Data entries

==============================

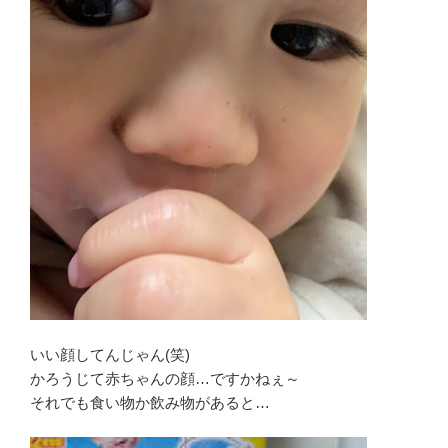
いい顔してんじゃん(笑)
かろうじて赤ちゃんの顔…ですかねぇ～
それでも食い物か飲み物があると…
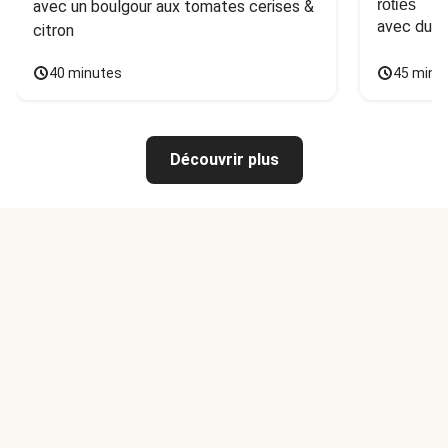
rôties
avec un boulgour aux tomates cerises & 
avec du 
citron
40 minutes
45 minu
Découvrir plus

==============================

What needs to be done - Lines above containing "avec": give their number only.

Written response - 2